I am a beginner to Linux systems, migrating from Mac.
I tried PureOS and love the simplicity and the fact that it does not give my Macbook a non-stop fan workout as Linux Mint is doing. Another thing I really like is how the UI less resembles the Windows look.
It feels minimalistic, smooth and beautiful.

However, I can’t get the wifi to work! I understand I have to download the drivers myself.
I have located which broadcom wifi modem I have and found the necessary files that should work on the arch linux website. I am reading on how to install these packages from the terminal, but can’t get it to work.

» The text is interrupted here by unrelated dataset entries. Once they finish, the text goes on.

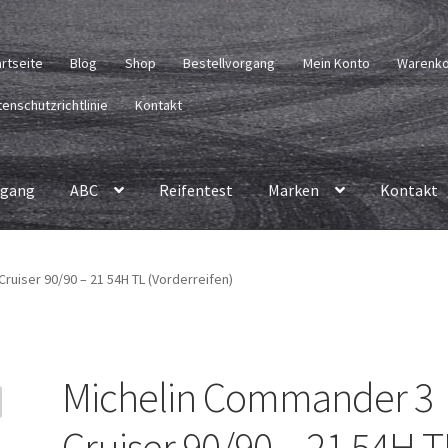
artseite
Blog
Shop
Bestellvorgang
Mein Konto
Warenk
enschutzrichtlinie
Kontakt
rgang
ABC
Reifentest
Marken
Kontakt
ruiser 90/90 – 21 54H TL (Vorderreifen)
Michelin Commander 3
Cruiser 90/90 – 21 54H T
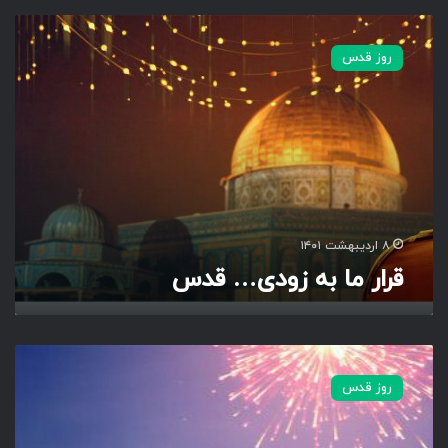
ق
ر
روز قدس
ا
ر
م
ا
ب
ه
ز
و
د
۸ اردیبهشت ۱۴۰۱
ی
قرار ما به زودی… قدس
…
ق
د
س
ع
ی
روز قدس
د
ن
ا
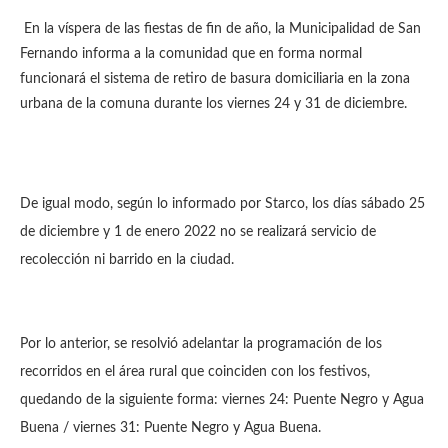
En la víspera de las fiestas de fin de año, la Municipalidad de San
Fernando informa a la comunidad que en forma normal
funcionará el sistema de retiro de basura domiciliaria en la zona
urbana de la comuna durante los viernes 24 y 31 de diciembre.
De igual modo, según lo informado por Starco, los días sábado 25
de diciembre y 1 de enero 2022 no se realizará servicio de
recolección ni barrido en la ciudad.
Por lo anterior, se resolvió adelantar la programación de los
recorridos en el área rural que coinciden con los festivos,
quedando de la siguiente forma: viernes 24: Puente Negro y Agua
Buena / viernes 31: Puente Negro y Agua Buena.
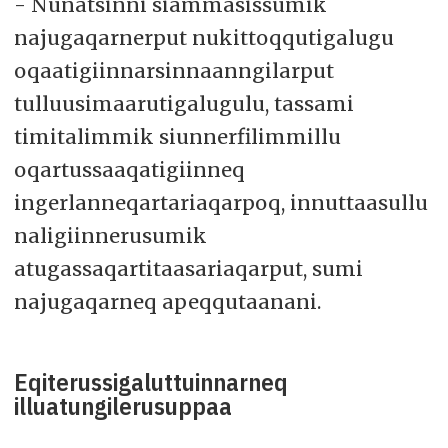
- Nunatsinni siammasissumik
najugaqarnerput nukittoqqutigalugu
oqaatigiinnarsinnaanngilarput
tulluusimaarutigalugulu, tassami
timitalimmik siunnerfilimmillu
oqartussaaqatigiinneq
ingerlanneqartariaqarpoq, innuttaasullu
naligiinnerusumik
atugassaqartitaasariaqarput, sumi
najugaqarneq apeqqutaanani.
Eqiterussigaluttuinnarneq
illuatungilerusuppaa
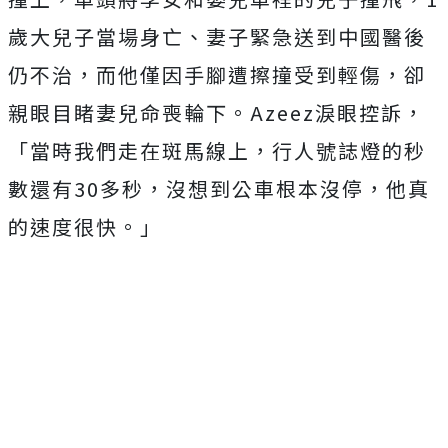
歲大兒子當場身亡、妻子緊急送到中國醫後
仍不治，而他僅因手腳遭擦撞受到輕傷，卻
親眼目睹妻兒命喪輪下。Azeez淚眼控訴，
「當時我們走在斑馬線上，行人號誌燈的秒
數還有30多秒，沒想到公車根本沒停，他真
的速度很快。」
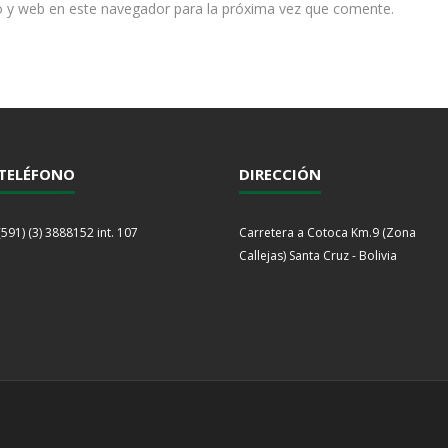
o y web en este navegador para la próxima vez que comente.
TELÉFONO
DIRECCIÓN
(591) (3) 3888152 int. 107
Carretera a Cotoca Km.9 (Zona
Callejas) Santa Cruz - Bolivia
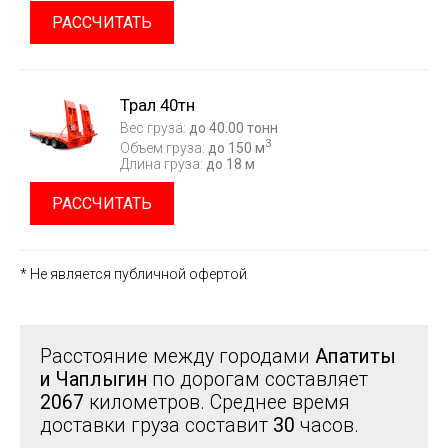
РАССЧИТАТЬ
Трал 40тн
Вес груза:
до 40.00 тонн
3
Объем груза:
до 150 м
Длина груза:
до 18 м
РАССЧИТАТЬ
* Не является публичной офертой
Расстояние между городами
Апатиты
и Чаплыгин
по дорогам составляет
2067
километров. Среднее время
доставки груза составит
30
часов.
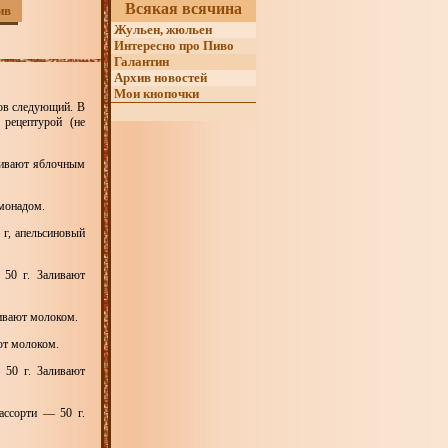
Всякая всячина
ив
Жульен, жюльен
Интересно про Пиво
Галантин
Архив новостей
Мои кнопочки
мов следующий. В
 рецептурой (не
ливают яблочным
имонадом.
 г, апельсиновый
50 г. Заливают
ливают молоком.
ют молоком.
50 г. Заливают
ассорти — 50 г.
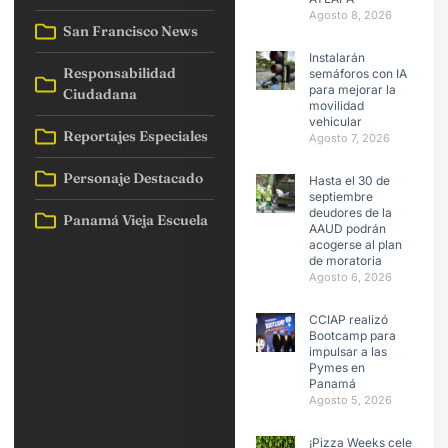
Agosto 8, 2026
San Francisco News
Instalarán
Responsabilidad
semáforos con IA
para mejorar la
Ciudadana
movilidad
vehicular
Reportajes Especiales
Agosto 7, 2026
Personaje Destacado
Hasta el 30 de
septiembre
deudores de la
Panamá Vieja Escuela
AAUD podrán
acogerse al plan
de moratoria
Agosto 6, 2026
CCIAP realizó
Bootcamp para
impulsar a las
Pymes en
Panamá
Agosto 5, 2026
¡Pizza Weeks celebra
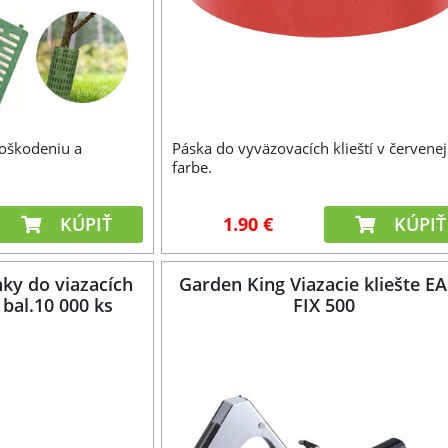
oškodeniu a
Páska do vyväzovacích klieští v červenej
farbe.
KÚPIŤ
1.90 €
KÚPIŤ
ky do viazacích
Garden King Viazacie kliešte E
, bal.10 000 ks
FIX 500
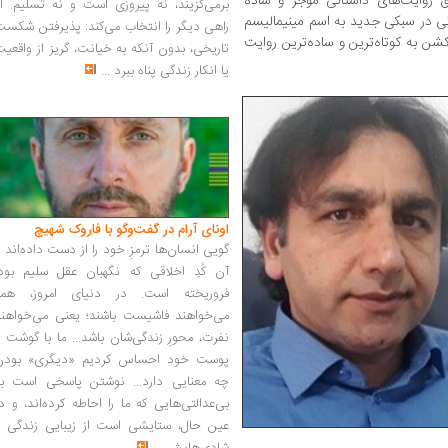
 روایت‌های داستانی موجز و ساده
برمی‌گزیند، نه پیروزی است و نه تسلیم. ا
انی در سبکی جدید به اسم مینیمالیسم
راهی دیگر را انتخاب می‌کند: پذیرفتن شکس
ن به کوتاه‌ترین و ساده‌ترین روایت
تاریخی، بدون آنکه به خیانت، گریز از واقعی
یا انکار زندگی پناه ببرد
...
اونای آرام در گفت‌وگو با فاروک شهیچ‭
گویی انسان‌ها ترمزِ خود را از دست داده‌اند 
آن کُدِ اخلاقی که نگهبان عقل سلیم بود،
فروریخته است. در دنیای امروز، همه
می‌خواهند فاشیست باشند؛ یعنی می‌خواهند
نفرت، محورِ زندگی‌شان باشد... ما با گوشت 
پوست خود احساس کردیم «دیگری» بودن
چه معنایی دارد... نوشتن پاسخی است به
بی‌عدالتی‌هایی که ما را احاطه کرده‌اند، و د
عین حال، ستایشی است از زیبایی زندگی و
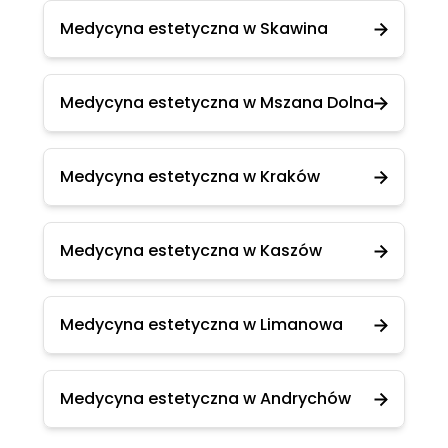
Medycyna estetyczna w Skawina
Medycyna estetyczna w Mszana Dolna
Medycyna estetyczna w Kraków
Medycyna estetyczna w Kaszów
Medycyna estetyczna w Limanowa
Medycyna estetyczna w Andrychów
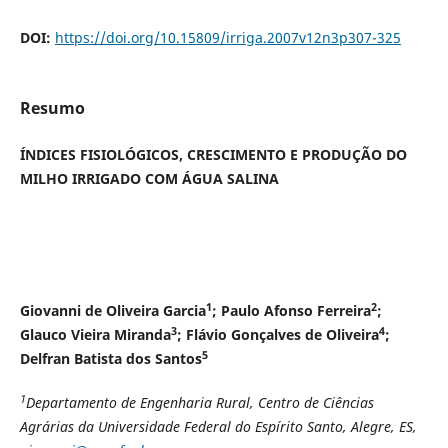
DOI:
https://doi.org/10.15809/irriga.2007v12n3p307-325
Resumo
ÍNDICES FISIOLÓGICOS, CRESCIMENTO E PRODUÇÃO DO
MILHO IRRIGADO COM ÁGUA SALINA
1
2
Giovanni de Oliveira Garcia
; Paulo Afonso Ferreira
;
3
4
Glauco Vieira Miranda
; Flávio Gonçalves de Oliveira
;
5
Delfran Batista dos Santos
1
Departamento de Engenharia Rural, Centro de Ciências
Agrárias da Universidade Federal do Espírito Santo, Alegre, ES,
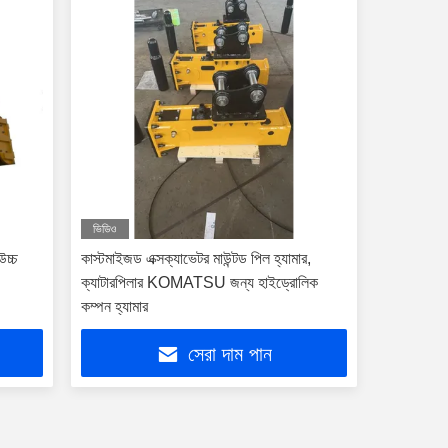
ভিডিও
উচ্চ
কাস্টমাইজড এক্সক্যাভেটর মাউন্টড পিল হ্যামার,
ক্যাটারপিলার KOMATSU জন্য হাইড্রোলিক
কম্পন হ্যামার
সেরা দাম পান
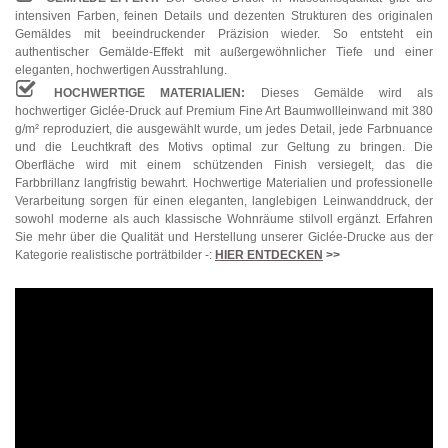
intensiven Farben, feinen Details und dezenten Strukturen des originalen
Gemäldes mit beeindruckender Präzision wieder. So entsteht ein
authentischer Gemälde-Effekt mit außergewöhnlicher Tiefe und einer
eleganten, hochwertigen Ausstrahlung.
HOCHWERTIGE MATERIALIEN:
Dieses Gemälde wird als
hochwertiger Giclée-Druck auf Premium Fine Art Baumwollleinwand mit 380
g/m² reproduziert, die ausgewählt wurde, um jedes Detail, jede Farbnuance
und die Leuchtkraft des Motivs optimal zur Geltung zu bringen. Die
Oberfläche wird mit einem schützenden Finish versiegelt, das die
Farbbrillanz langfristig bewahrt. Hochwertige Materialien und professionelle
Verarbeitung sorgen für einen eleganten, langlebigen Leinwanddruck, der
sowohl moderne als auch klassische Wohnräume stilvoll ergänzt. Erfahren
Sie mehr über die Qualität und Herstellung unserer Giclée-Drucke aus der
Kategorie realistische porträtbilder -:
HIER ENTDECKEN
>>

Let me explain in detail what I am experiencing:

I am trying to install the necessary broadcom support files in the form of .pkg.tar.zst files.
Using pacman -S or pacman -U with the file name there after.

When I enter that command I get the following:

Could not find the database of available applications, run update-command-not-found as root to fix this. Sorry, command-not-found has crashed!

According to this information: https://unix.stackexchange.com/questions/585107/debian-command-not-found-error-local-variable-cnf-referenced-before-assignme

According to one answer I should do a “apt update” to make the problem go away.

When I try to do apt update I get the following

Reading package lists… Done
E: Could not open lock file /var/lib/apt/lists/lock - open (13: Permission denied)
E: Unable to lock directory /var/lib/apt/lists/
W: Problem unlinking the file /var/cache/apt/pkgcache.bin - RemoveCaches (13: Permission denied)
W: Problem unlinking the file /var/cache/apt/srcpkgcache.bin - RemoveCaches (13: Permission denied)

Another user suggest the following:

Change permission at

sudo chmod o+r /var/lib/command-not-found/commands.db*

but before that

Check permission variable state information

ls -l /var/lib/command-not-found

total 2588

-rw-r----- 1 root root 2834432 Dec 18 05:25 commands.db
-rw-r----- 1 root root 4712 Dec 18 05:25 commands.db.metadata

It should be:

ls -l /var/lib/command-not-found

When I do this I get : total 0

I have no idea even where to start, as I am not very familiar with these systems yet. So I am asking here and see if there is a soluton.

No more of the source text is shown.